Am 4. Januar 1979, dem Tag an dem die Konferenzteilnehmer in Guadeloupe anreisten, hatte Präsident Carter General Robert E. Huyser nach Teheran entsandt, um mit den führenden Militärs der iranischen Streitkräfte Kontakt aufzunehmen. Die Hauptaufgabe Huysers war zweigeteilt:
Der deutsche Botschafter im Iran, Gerhard Ritzel, bewertete am 4. Januar 1979 die Aussichten der Bildung einer zivilen Regierung unter dem designierten Premierminister Schapur Bachtiar wie folgt:
„Es besteht eine Chance, dass es dem relativ gemäßigten Dr.

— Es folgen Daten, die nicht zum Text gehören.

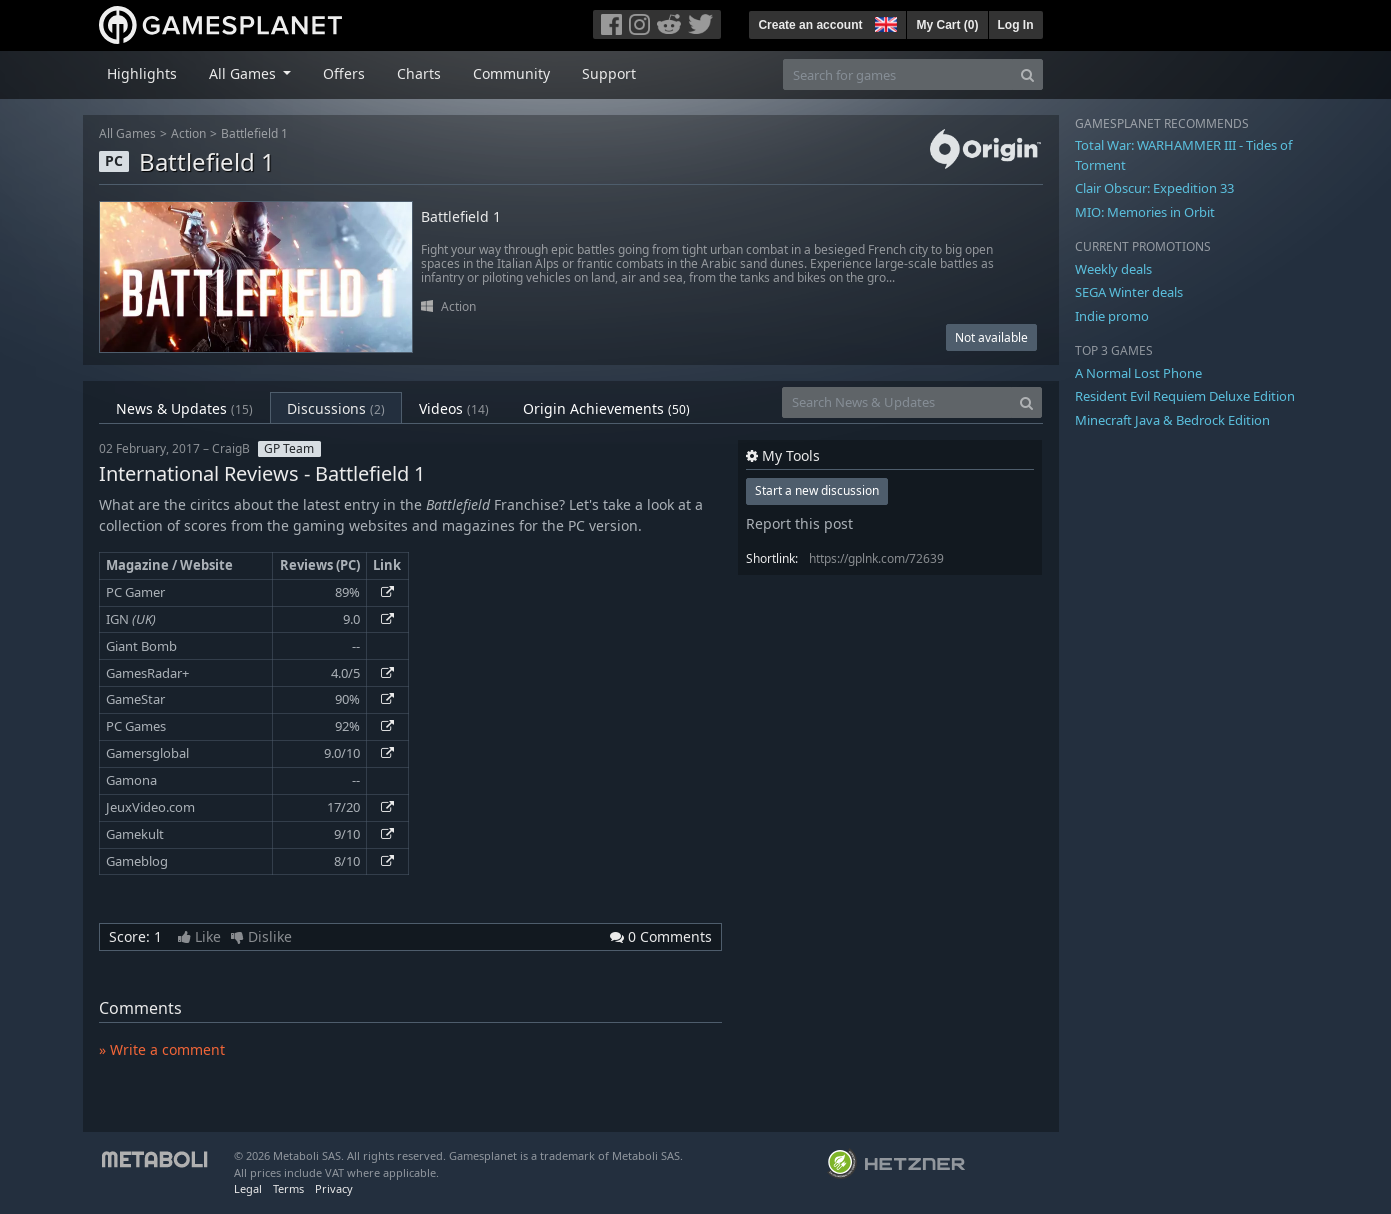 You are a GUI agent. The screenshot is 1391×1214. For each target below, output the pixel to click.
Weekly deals (1113, 269)
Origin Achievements (606, 408)
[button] (884, 22)
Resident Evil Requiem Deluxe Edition (1185, 396)
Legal (248, 1188)
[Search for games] (898, 74)
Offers (344, 73)
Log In (1016, 25)
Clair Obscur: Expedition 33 (1154, 188)
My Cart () (947, 25)
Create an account (810, 25)
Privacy (334, 1188)
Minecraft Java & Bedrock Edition (1172, 420)
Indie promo (1112, 316)
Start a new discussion (817, 490)
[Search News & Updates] (897, 402)
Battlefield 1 (254, 133)
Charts (419, 73)
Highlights (142, 73)
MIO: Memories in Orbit (1145, 212)
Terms (288, 1188)
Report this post (799, 523)
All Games (127, 133)
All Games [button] (244, 73)
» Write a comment (162, 1049)
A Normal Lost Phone (1138, 373)
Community (511, 73)
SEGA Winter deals (1129, 292)
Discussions (336, 408)
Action (188, 133)
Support (609, 73)
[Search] (1027, 74)
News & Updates (184, 408) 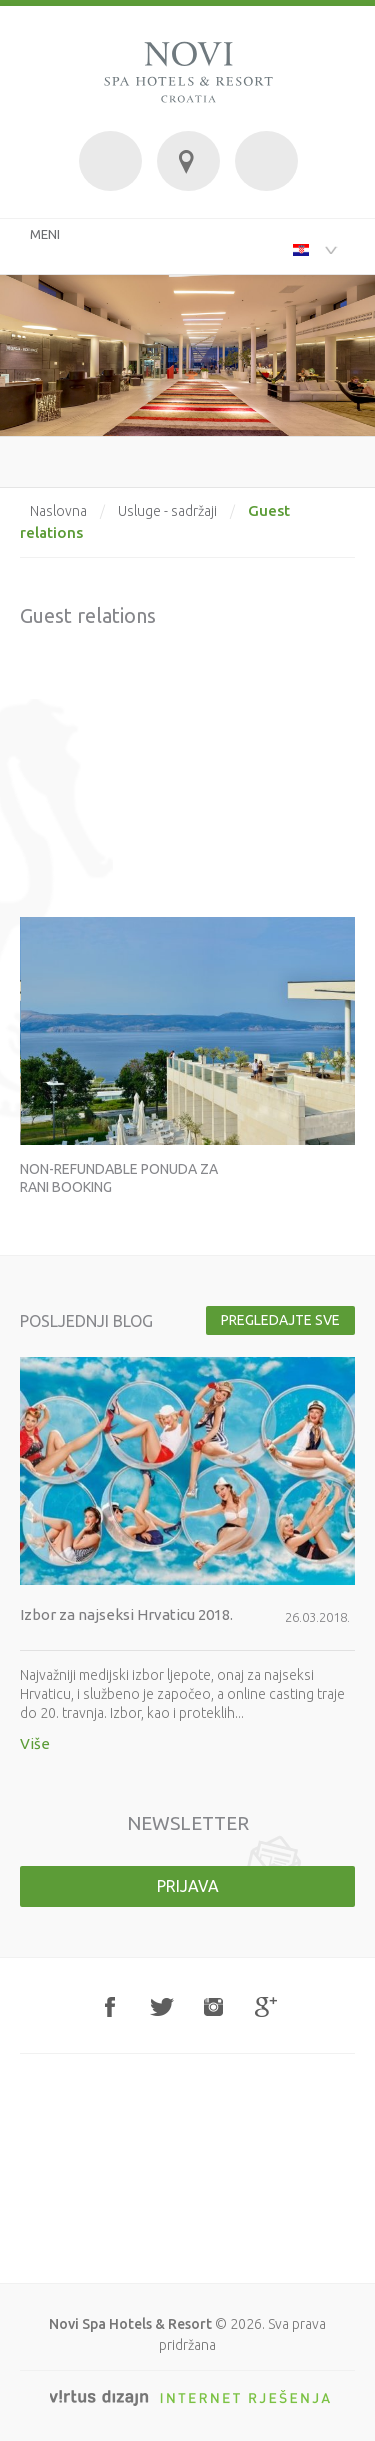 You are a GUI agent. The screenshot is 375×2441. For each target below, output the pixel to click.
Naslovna (58, 511)
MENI (45, 234)
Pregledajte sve (280, 1320)
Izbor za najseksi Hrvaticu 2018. (126, 1614)
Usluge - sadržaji (167, 511)
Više (35, 1743)
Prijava (188, 1886) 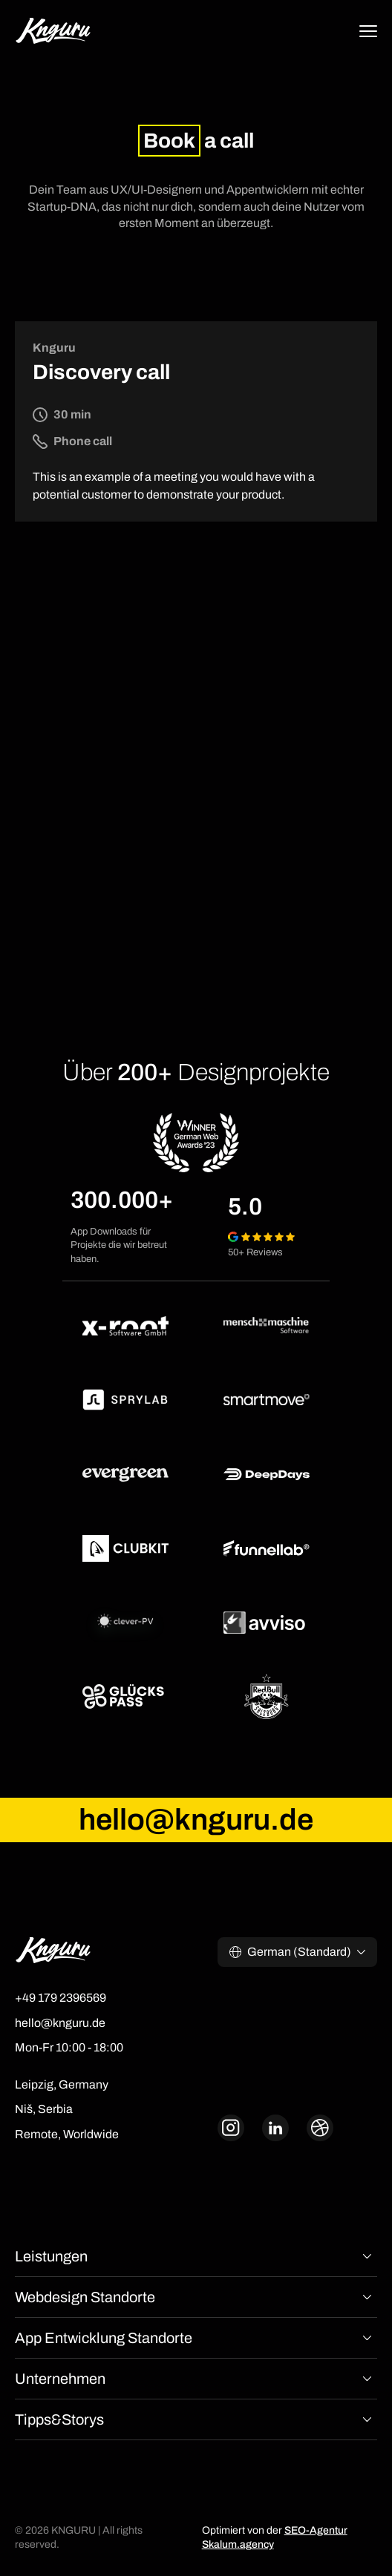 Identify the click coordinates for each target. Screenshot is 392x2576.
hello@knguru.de (60, 2023)
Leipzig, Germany (61, 2084)
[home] (53, 33)
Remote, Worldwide (67, 2134)
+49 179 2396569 (60, 1997)
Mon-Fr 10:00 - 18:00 (69, 2047)
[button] (368, 33)
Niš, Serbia (44, 2109)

Bachtiar, obwohl er inzwischen bereits von den radikalen Vertretern der Opposition desavouiert und aus der Nationalen Front ausgeschlossen wurde, gelingen wird, eine zivile Koalitionsregierung zu bilden, die auch von der radikalen Opposition zunächst einmal toleriert würde. Dies setzt voraus, dass der Schah zu wesentlichen Konzessionen bis hin zur praktischen Abdankung […] bereit ist.“[AAP 4]

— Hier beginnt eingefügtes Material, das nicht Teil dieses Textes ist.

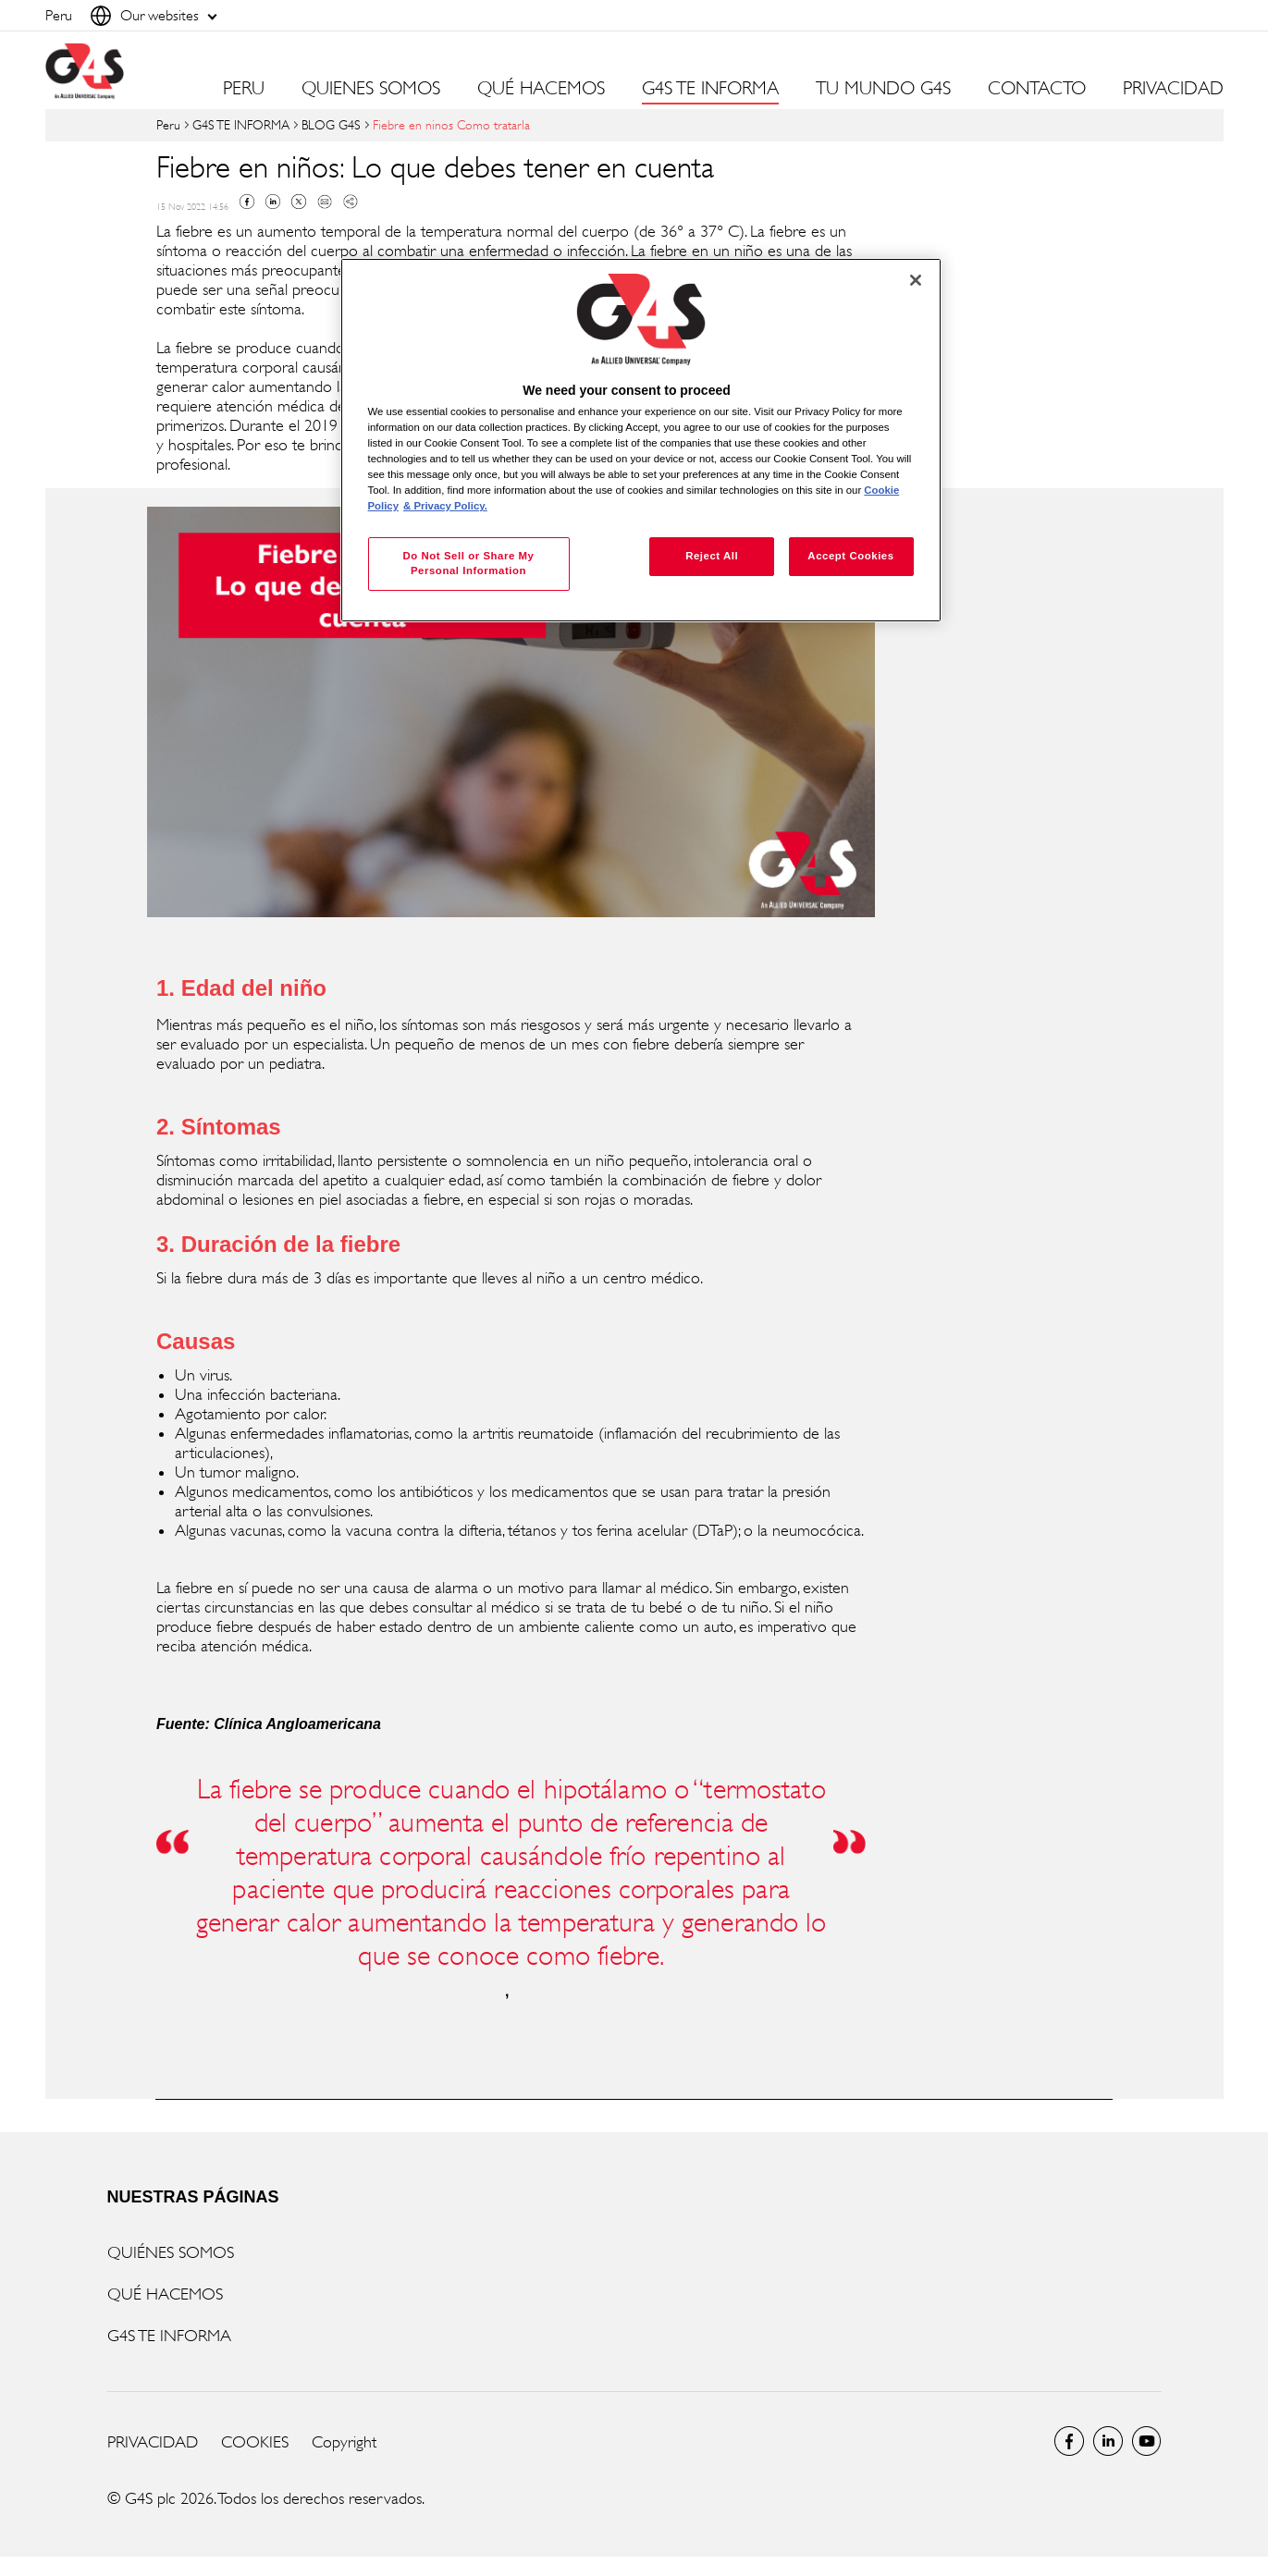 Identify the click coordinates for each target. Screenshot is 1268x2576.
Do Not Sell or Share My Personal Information (468, 563)
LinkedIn (1108, 2441)
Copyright (344, 2442)
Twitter (298, 201)
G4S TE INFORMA (240, 124)
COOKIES (255, 2442)
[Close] (915, 280)
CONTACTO (1037, 89)
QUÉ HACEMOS (165, 2294)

Zum offiziellen Beginn der Konferenz, am 5. Januar 1979, führte Präsident Carter mit einem allgemeinen Tour d’horizon insbesondere über die letzte Entwicklungen im Verhältnis zur Volksrepublik China in die weltpolitische Lage ein. Am Nachmittag desselben Tages lag der Schwerpunkt der Diskussion auf den Strategic Arms Limitation Talks (SALT II und SALT III).[AAP 5]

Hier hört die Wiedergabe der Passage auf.